The average silhouette was used to quantify how well each of the comparison methods separated the motif types into distinct clusters. High within-type and low between-type similarity results in silhouette values approaching 1. Silhouette values close to or below 0 indicate overlap between clusters. The same algorithms were also applied to a second set of validation motifs. As seen in Fig. 5, the F0/DTW algorithm using masked spectrograms gave the best cluster separation on both the test and validation sets, followed by the SP/DTW algorithm using masked spectrograms, a linear power scale, and cosine-based spectrographic distance. However, for unmasked spectrograms, SP/DTW outperformed F0/DTW. F0/CC also gave relatively good separation for masked spectrograms. The worst cluster separation was with SP/DTW using a linear power spectrum and a Euclidean spectrographic distance.

Figure 5.

Figure 5

Cluster separation (average silhouette) for pairwise-comparison metrics. Headings in capital letters are the comparison algorithms of which there were one or more variants. For the spectrographic metrics, subheadings indicate whether the power scale was linear or logarithmic, and whether spectrographic distance was calculated using a cosine (cos) or Euclidean (eucl) metric.

DISCUSSION

F0 tracking

Despite the importance of pitch as a bioacoustic feature, obtaining good pitch estimates from field recordings remains difficult. The most advanced algorithms are specialized for the human vocal system, and more general algorithms can be fairly sensitive to noise. The pitch-tracking algorithm described here is based on harmonic template matching, originally developed for human telephone speech (Wang and Seneff, 2000) but also used with whale vocalizations (Shapiro and Wang, 2009). For these recordings, multitaper reassignment spectrograms increased precision and robustness to unstructured noise, and a Bayesian particle filter improved tracking by smoothing estimates over time. F0 estimates from this method were reliable if the signal strength was at least 10 dB above background noise. This method could be used without denoising on recordings made in good acoustic conditions, including field sites where the microphone is close to the animal.

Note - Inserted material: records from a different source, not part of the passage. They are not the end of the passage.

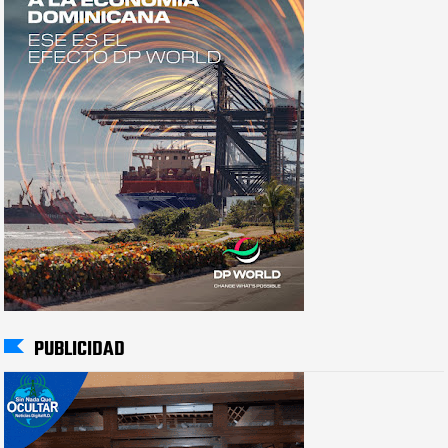
PUBLICIDAD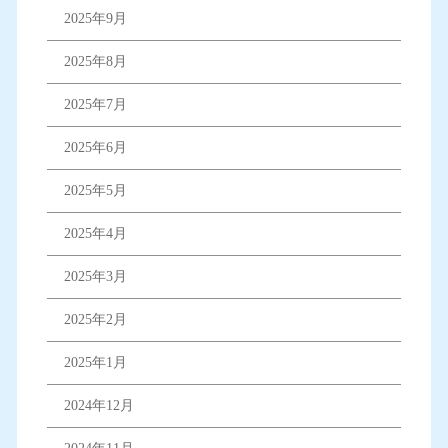
2025年9月
2025年8月
2025年7月
2025年6月
2025年5月
2025年4月
2025年3月
2025年2月
2025年1月
2024年12月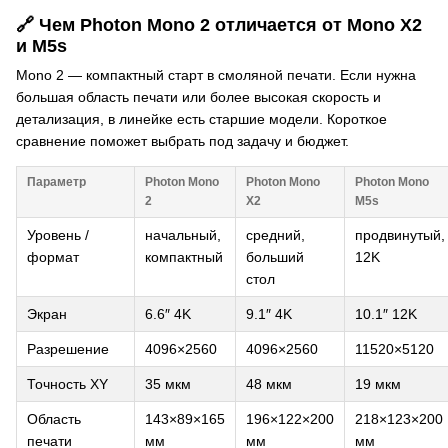
🔗 Чем Photon Mono 2 отличается от Mono X2
и M5s
Mono 2 — компактный старт в смоляной печати. Если нужна
большая область печати или более высокая скорость и
детализация, в линейке есть старшие модели. Короткое
сравнение поможет выбрать под задачу и бюджет.
Параметр
Photon Mono
Photon Mono
Photon Mono
2
X2
M5s
Уровень /
начальный,
средний,
продвинутый,
формат
компактный
больший
12K
стол
Экран
6.6″ 4K
9.1″ 4K
10.1″ 12K
Разрешение
4096×2560
4096×2560
11520×5120
Точность XY
35 мкм
48 мкм
19 мкм
Область
143×89×165
196×122×200
218×123×200
печати
мм
мм
мм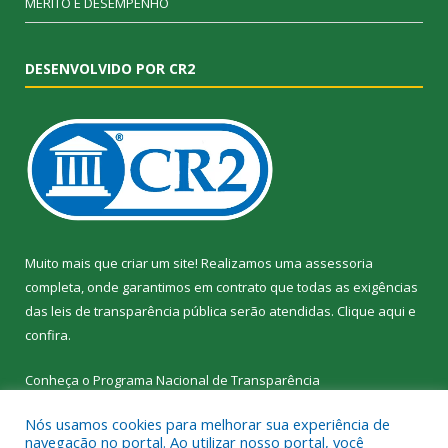
MÉRITO E DESEMPENHO
DESENVOLVIDO POR CR2
Muito mais que criar um site! Realizamos uma assessoria
completa, onde garantimos em contrato que todas as exigências
das leis de transparência pública serão atendidas. Clique aqui e
confira.
Conheça o
Programa Nacional de Transparência
Nós usamos cookies para melhorar sua experiência de
navegação no portal. Ao utilizar nosso portal, você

For noisier recordings, applying a mask to the spectrogram to eliminate interference from noise sources restricted to specific times and frequencies improved F0 tracking down to SNR levels around 0 dB. Masking has the potential to introduce bias and operator error, in the extreme reducing the procedure to hand-tracing of contours. Depending on the system, more automated methods of denoising may be preferable (Mallawaarachchi et al., 2008; Johansson and White, 2011). However, it is important to note that most analyses of field recordings involve a heuristic element if only to identify the onsets and offsets of recordings, and all manual steps in acoustic analyses should be conducted blindly with no information about variables of potential interest available to the operator.

Motif comparisons

DTW of F0 estimates from denoised recordings gave similarity scores that corresponded well with identified motif types, yielding high scores for comparisons between exemplars of the same type and low scores for comparisons between exemplars of different types. These motif types were identified through inspection of spectrograms and are likely to reflect the most visually salient features of the spectrograms, which in these data were the overall shapes of the F0 modulations. Variations in duration and amplitude modulation, in contrast, were not as visually salient. Thus F0/DTW accurately quantifies the differences between recordings that are apparent in spectrograms. Using CC to compare F0 estimates instead of DTW gave worse cluster separation, consistent with the greater sensitivity of CC to differences in temporal structure. Some of these differences may be behaviorally significant (e.g., Nelson and Marler, 1989), and playback studies are necessary to determine whether additional information is carried in the duration of superb starling flight calls.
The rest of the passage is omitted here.